È però doveroso affrontare questo tema con equilibrio e determinazione. Prima sosteniamo l’apprendimento di questi bambini, prima li mettiamo in un contatto pieno e soddisfacente con il sapere, con la possibilità di imparare, di rapportarsi alla scuola e ai propri compagni in maniera aperta, positiva e non conflittuale: non c’è nessun
motivo perché un bambino debba sentirsi meno adeguato, meno capace, meno dotato di un altro solo in quanto portatore di DSA. Il riconoscimento precoce dei Disturbi Specifici dell’Apprendimento è infatti un elemento fondamentale per evitare che si prolunghi inutilmente il tempo dell’incomprensione, dell’insoddisfazione e della percezione di una limitata capacità per invece vivere con serenità e piacere, al pari dei propri coetanei, il tempo della scuola. Tale riconoscimento richiede una formazione specifica per gli insegnanti e gli operatori sociosanitari, affiancata ad una conoscenza diffusa, in particolare presso i genitori degli alunni e degli studenti.

E su questo punto è bene essere molto chiari perché, quando si parla di diagnosi, c’è qualcuno che strumentalmente agita lo spettro della medicalizzazione: promuovere la diagnosi precoce di DSA porterebbe alla somministrazione di psicofarmaci ai bambini (“non vogliamo che la scuola diventi una succursale delle case farmaceutiche…”, scrivono) . Ma questa è ovviamente una evidente e macoscropica falsità: basti dire che non esistono psicofarmaci che curano la dislessia o la discalculia…non ci sono gocce da prendere per chi ha disturbi nell’apprendimento.

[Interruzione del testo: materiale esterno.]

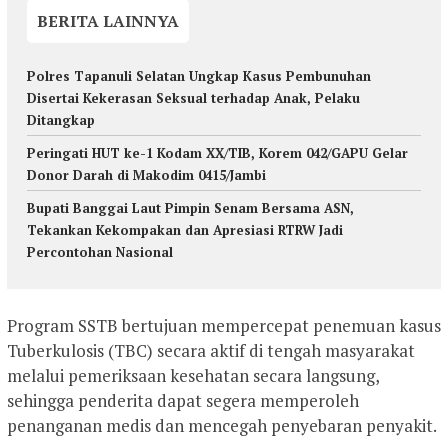
BERITA LAINNYA
Polres Tapanuli Selatan Ungkap Kasus Pembunuhan
Disertai Kekerasan Seksual terhadap Anak, Pelaku
Ditangkap
Peringati HUT ke-1 Kodam XX/TIB, Korem 042/GAPU Gelar
Donor Darah di Makodim 0415/Jambi
Bupati Banggai Laut Pimpin Senam Bersama ASN,
Tekankan Kekompakan dan Apresiasi RTRW Jadi
Percontohan Nasional
Program SSTB bertujuan mempercepat penemuan kasus
Tuberkulosis (TBC) secara aktif di tengah masyarakat
melalui pemeriksaan kesehatan secara langsung,
sehingga penderita dapat segera memperoleh
penanganan medis dan mencegah penyebaran penyakit.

Come ha ben compreso il Consiglio Provinciale approvando il disegno di legge, la diagnosi precoce comporta semplicemente la possibilità di dare strumenti agli insegnanti  per cogliere i primi segnali ed effettuare gli opportuni interventi. I DSA possono essere affrontati mettendo in atto aiuti specifici, tecniche di riabilitazione e di compenso, con modifiche personalizzate della didattica come ad esempio la concessione di tempi più lunghi per lo svolgimento dei compiti, l’uso della calcolatrice o del computer.

Con questo intervento normativo ci si impegna dunque a promuovere iniziative formative per i docenti, gli operatori dei servizi e i genitori e interventi specifici per far emergere e riconoscere il più precocemente possibile i casi che richiedono interventi mirati.

Probabilmente sembrano piccole cose ma per quanti sono coinvolti possono davvero cambiare la vita. E forse la buona politica riparte da qui, dai veri bisogni che interessano i cittadini e non da grandi proclami che alla fine si traducono in una incapacità di cogliere le difficoltà e di agire di conseguenza.